▶ [The task]: Retype each record exactly, please. Skip none.

___ Data records ___

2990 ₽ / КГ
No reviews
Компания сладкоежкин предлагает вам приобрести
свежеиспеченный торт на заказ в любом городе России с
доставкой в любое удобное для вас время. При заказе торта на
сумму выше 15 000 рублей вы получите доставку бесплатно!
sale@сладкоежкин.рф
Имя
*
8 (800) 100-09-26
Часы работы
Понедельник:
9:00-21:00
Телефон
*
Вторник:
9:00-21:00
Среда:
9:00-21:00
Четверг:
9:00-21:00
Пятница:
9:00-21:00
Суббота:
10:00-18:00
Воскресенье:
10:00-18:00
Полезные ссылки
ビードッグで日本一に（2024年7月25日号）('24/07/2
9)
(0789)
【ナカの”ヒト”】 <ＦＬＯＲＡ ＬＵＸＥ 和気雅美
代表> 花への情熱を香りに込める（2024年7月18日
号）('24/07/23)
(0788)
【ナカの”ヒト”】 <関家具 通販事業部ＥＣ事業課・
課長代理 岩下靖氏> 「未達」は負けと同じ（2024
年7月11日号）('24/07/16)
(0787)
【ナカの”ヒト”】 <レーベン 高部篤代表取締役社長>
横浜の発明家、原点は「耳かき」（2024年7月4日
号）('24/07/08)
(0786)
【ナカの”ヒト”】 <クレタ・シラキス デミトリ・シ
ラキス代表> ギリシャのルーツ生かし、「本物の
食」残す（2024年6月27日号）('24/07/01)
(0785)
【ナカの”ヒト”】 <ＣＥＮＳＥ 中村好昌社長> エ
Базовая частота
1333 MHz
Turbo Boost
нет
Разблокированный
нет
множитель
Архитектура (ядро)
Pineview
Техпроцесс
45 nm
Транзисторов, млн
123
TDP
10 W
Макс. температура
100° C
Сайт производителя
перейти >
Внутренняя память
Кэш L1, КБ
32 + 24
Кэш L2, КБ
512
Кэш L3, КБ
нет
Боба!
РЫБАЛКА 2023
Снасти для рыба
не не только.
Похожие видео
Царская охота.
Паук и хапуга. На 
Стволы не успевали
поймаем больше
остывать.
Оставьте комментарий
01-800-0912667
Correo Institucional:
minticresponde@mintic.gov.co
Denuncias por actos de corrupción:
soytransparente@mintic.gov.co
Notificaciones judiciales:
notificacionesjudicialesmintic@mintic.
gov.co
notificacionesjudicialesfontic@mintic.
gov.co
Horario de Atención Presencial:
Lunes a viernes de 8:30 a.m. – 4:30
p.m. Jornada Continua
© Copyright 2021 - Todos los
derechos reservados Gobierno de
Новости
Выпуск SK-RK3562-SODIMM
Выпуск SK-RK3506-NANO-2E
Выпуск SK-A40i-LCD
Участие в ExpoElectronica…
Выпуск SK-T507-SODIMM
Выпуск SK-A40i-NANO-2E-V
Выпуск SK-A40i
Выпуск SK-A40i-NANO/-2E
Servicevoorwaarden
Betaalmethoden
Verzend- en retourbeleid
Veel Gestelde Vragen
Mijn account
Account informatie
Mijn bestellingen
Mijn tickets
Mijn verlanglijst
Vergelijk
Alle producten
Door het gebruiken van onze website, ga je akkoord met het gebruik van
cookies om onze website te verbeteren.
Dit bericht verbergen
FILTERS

___

▶ [Completed exercise]:
2990 ₽ / КГ
No reviews
Компания сладкоежкин предлагает вам приобрести
свежеиспеченный торт на заказ в любом городе России с
доставкой в любое удобное для вас время. При заказе торта на
сумму выше 15 000 рублей вы получите доставку бесплатно!
sale@сладкоежкин.рф
Имя
*
8 (800) 100-09-26
Часы работы
Понедельник:
9:00-21:00
Телефон
*
Вторник:
9:00-21:00
Среда:
9:00-21:00
Четверг:
9:00-21:00
Пятница:
9:00-21:00
Суббота:
10:00-18:00
Воскресенье:
10:00-18:00
Полезные ссылки
ビードッグで日本一に（2024年7月25日号）('24/07/2
9)
(0789)
【ナカの”ヒト”】 <ＦＬＯＲＡ ＬＵＸＥ 和気雅美
代表> 花への情熱を香りに込める（2024年7月18日
号）('24/07/23)
(0788)
【ナカの”ヒト”】 <関家具 通販事業部ＥＣ事業課・
課長代理 岩下靖氏> 「未達」は負けと同じ（2024
年7月11日号）('24/07/16)
(0787)
【ナカの”ヒト”】 <レーベン 高部篤代表取締役社長>
横浜の発明家、原点は「耳かき」（2024年7月4日
号）('24/07/08)
(0786)
【ナカの”ヒト”】 <クレタ・シラキス デミトリ・シ
ラキス代表> ギリシャのルーツ生かし、「本物の
食」残す（2024年6月27日号）('24/07/01)
(0785)
【ナカの”ヒト”】 <ＣＥＮＳＥ 中村好昌社長> エ
Базовая частота
1333 MHz
Turbo Boost
нет
Разблокированный
нет
множитель
Архитектура (ядро)
Pineview
Техпроцесс
45 nm
Транзисторов, млн
123
TDP
10 W
Макс. температура
100° C
Сайт производителя
перейти >
Внутренняя память
Кэш L1, КБ
32 + 24
Кэш L2, КБ
512
Кэш L3, КБ
нет
Боба!
РЫБАЛКА 2023
Снасти для рыба
не не только.
Похожие видео
Царская охота.
Паук и хапуга. На 
Стволы не успевали
поймаем больше
остывать.
Оставьте комментарий
01-800-0912667
Correo Institucional:
minticresponde@mintic.gov.co
Denuncias por actos de corrupción:
soytransparente@mintic.gov.co
Notificaciones judiciales:
notificacionesjudicialesmintic@mintic.
gov.co
notificacionesjudicialesfontic@mintic.
gov.co
Horario de Atención Presencial:
Lunes a viernes de 8:30 a.m. – 4:30
p.m. Jornada Continua
© Copyright 2021 - Todos los
derechos reservados Gobierno de
Новости
Выпуск SK-RK3562-SODIMM
Выпуск SK-RK3506-NANO-2E
Выпуск SK-A40i-LCD
Участие в ExpoElectronica…
Выпуск SK-T507-SODIMM
Выпуск SK-A40i-NANO-2E-V
Выпуск SK-A40i
Выпуск SK-A40i-NANO/-2E
Servicevoorwaarden
Betaalmethoden
Verzend- en retourbeleid
Veel Gestelde Vragen
Mijn account
Account informatie
Mijn bestellingen
Mijn tickets
Mijn verlanglijst
Vergelijk
Alle producten
Door het gebruiken van onze website, ga je akkoord met het gebruik van
cookies om onze website te verbeteren.
Dit bericht verbergen
FILTERS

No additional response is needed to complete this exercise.